Maps created by @andrewxhill
This week, the NYPL Labs held a small hackathon of sorts to look at, learn about, and work on some of their historical data and new APIs. It was a really great event that brought together some really great thinkers in the space. I thought, as my contribution to the event, I would write up a bit about my exploration of some of their data.
I choose to focus on two business directories from 1839 and 1854. I used these directories, plus a dataset of building footprints from 1854 to try to look for some interesting stories. One of the first maps I created was the one to the left, showing buildings that I could reconcile to people (based on not fully standardized addres fields in each directory) in either the 1839 directory, the 1854 directory, or both. By zooming out you can look at more complete picture of the data I was using.
Although simple, I still found it really interesting to look at some of the building notes. Here, I tried to parse out the notes as best I could into construction materials. The patterns across the city are really intersting. This data was originally created so fire insurers could assess risk for each house, so I imagine these notes were fairly carefully recorded. I drew the subtle red border around any building that had a comment with the word, 'hazard'.
Of course there are many other buildings in the layer that still exist. Another interesting one is the Trinity Church (click to zoom) on Broadway. The church was the tallest building in New York in both 1839 and 1854, but it actually lost its claim in 1853 for just one year while the Latting Observatory was taller.
When hacking on the data, I quickly decided I wanted to try and track people that moved from one location in 1839 to another in 1854. Names alone were going to give me a lot of false positives when linking the directories for the two years, so I also started playing with the profession data. My assumpation was that profession in addition to same full name could be used as another way to say a person in one directory was the same as the person in the second. This still isn't going to be flawless, but it is can get us pretty close in some cases. There were a lot of John Smiths in 1839 and 1854!
Panning around this map is an interesting way to start thinking about what the neighborhoods might have been like. You see bankers and tobacconists sharing Wall Street, carpenters and various ship based professionals in what is today the Lower East Side and Chinatown, and grocers and tailors everywhere.

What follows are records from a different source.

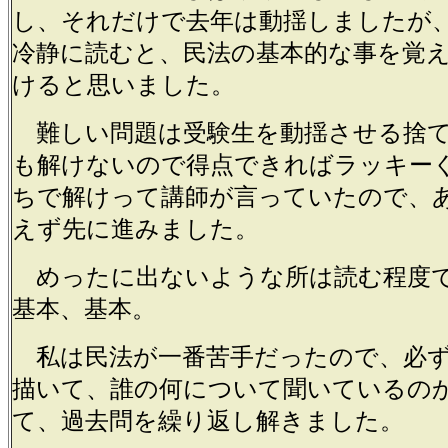
し、それだけで去年は動揺しましたが
冷静に読むと、民法の基本的な事を覚
けると思いました。
難しい問題は受験生を動揺させる捨て
も解けないので得点できればラッキー
ちで解けって講師が言っていたので、
えず先に進みました。
めったに出ないような所は読む程度
基本、基本。
私は民法が一番苦手だったので、必ず
描いて、誰の何について聞いているの
て、過去問を繰り返し解きました。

I was excited when I finally got this map to work, linking people from their 1839 location to their 1854 location. It really got my imagination going, thinking about what you could tell from peering into such a specific aspect of someone's life or business. If I had more time, I would have loved to pull this map apart more and used other NYPL and NYT APIs to start linking the data with some context. I did have enough time though to just peer into the lists of moving people and their professions. Depending on how much you trust Yahoo Answers, one company I found may have been the company that manufactured the dinner plates on the Titanic.

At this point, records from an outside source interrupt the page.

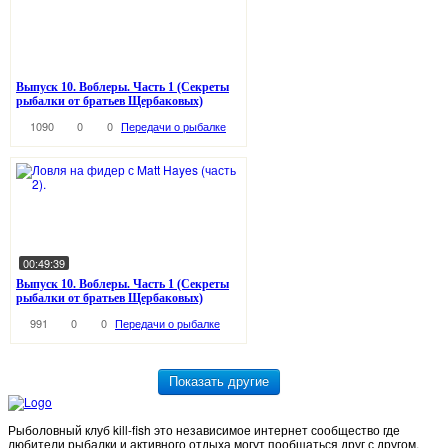
Выпуск 10. Воблеры. Часть 1 (Секреты
рыбалки от братьев Щербаковых)
1090
0
0
Передачи о рыбалке
00:49:39
Выпуск 10. Воблеры. Часть 1 (Секреты
рыбалки от братьев Щербаковых)
991
0
0
Передачи о рыбалке
Рыболовный клуб kill-fish это независимое интернет сообщество где
любители рыбалки и активного отдыха могут пообщаться друг с другом,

I looked carefully for people that were clearly the same across the years, with both distinct names and distinct professions. The favorite one that I found was John Stokell, a clockmaker. A quick search for his name led me to the information that Stokell must have been quite respected for his work. Just after 1843, Samuel Morse and Alfred Vail completed designs for two registers, the machines that would sit at either end of the first Telegraph line to be installed between Washington D.C. and Baltimore. It was Stokell, who was contracted to turn the designs into the two working machines. It makes you wonder, did he get paid well for this work? Was it amazing advertising for his clock business? Did his work for Morse lead him to move to a better business location? With time, I'd love to dig in more here and tell you the answers. For now, I'll stick to these fun exercises in data visualization and let you think of your own projects with historical map data.